## [Work task]
Images embedded in the records are excluded; print everything else exactly as given.

## [Exercise data]
------------------------------------------------------------

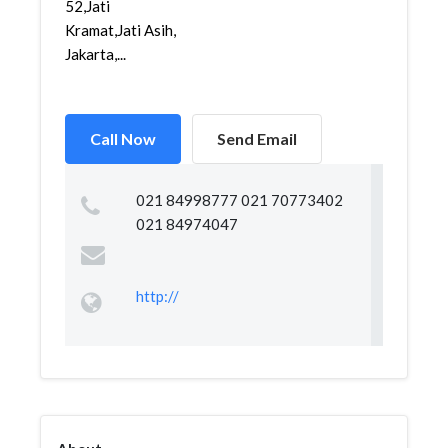
52,Jati
Kramat,Jati Asih,
Jakarta,...
Call Now
Send Email
021 84998777 021 70773402
021 84974047
http://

------------------------------------------------------------

## [Exercise result]
52,Jati
Kramat,Jati Asih,
Jakarta,...
Call Now
Send Email
021 84998777 021 70773402
021 84974047
http://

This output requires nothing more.